La construcción de la balsa fue menos fácil pero más divertida de lo previsto. La madera no faltaba. Encontraron también un pedazo de arquibanco completamente destrozado, pero la cerradura de plata y oro estaba intacta. Yorsh posó la mano sobre el mecanismo y este se disparó. Erbrow se echó a reír. Sin soltar a su preciosa muñeca, puso a su vez la mano sobre la cerradura y esta se disparó, pero esta vez para cerrarse. Erbrow la abrió de nuevo y luego de nuevo la cerró.

—Bien —dijo su padre—. En la vida siempre es útil saber abrir cerrojos. Ahora escucha nena, esto debes hacerlo solo cuando estemos presentes mamá o yo, porque puede ser peligroso al punto de matar; pero prefiero que sepas hacer las cosas y que aprendas rápido.

Yorsh pasó la mano sobre un leño seco que se encendió. Dejó brillar las llamas un instante y luego con un gesto las apagó. Erbrow rio, y luego, a su vez, hizo un gesto con la manita y encendió las llamas.

—Muy bien, mi tesoro adorado, ahora pon atención. El fuego es la destrucción total.
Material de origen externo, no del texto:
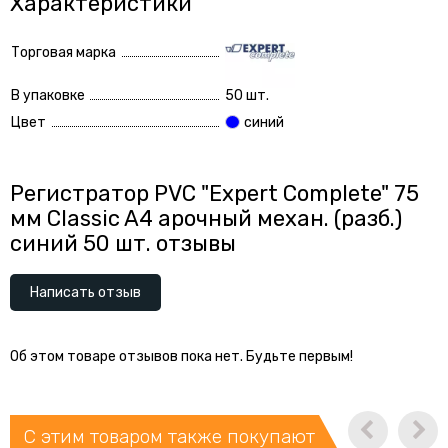
Характеристики
Торговая марка
В упаковке
50 шт.
Цвет
синий
Регистратор PVC "Expert Complete" 75
мм Classic A4 арочный механ. (разб.)
синий 50 шт. отзывы
Написать отзыв
Об этом товаре отзывов пока нет. Будьте первым!
С этим товаром также покупают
Calienta nuestras noches y cocina nuestro alimento, pero puede ser el dolor absoluto. Los poderes aparecen solo cuando los sabemos dominar. Esto es válido para los Elfos y por consiguiente debe serlo también para…

Yorsh se quedó perplejo.

—No sé cómo llamarte —confesó—. No, ahora que lo pienso, lo sé muy bien. Te llamaré Medio-Elfo. Mira, más importante que las palabras, que por lo demás no son más que un montón de sílabas, es el sentido que les damos. Medio-Elfo quiere decir heredero del conocimiento de los Elfos y del coraje de los humanos. El que hasta ahora Medio-Elfo se haya considerado un insulto solo es índice de la locura del mundo. Si la palabra agua se convirtiera en un insulto, no por ello tendríamos que morir de sed, ¿cierto? Entonces, mi magnífico Medio-Elfo, mi espléndido Medio-Elfo, nunca enciendas un fuego sin mi permiso o el de tu madre; jamás lo hagas si hay viento; y cuando un fuego se vuelva demasiado grande, apágalo. Ahora te mostraré cómo se hace.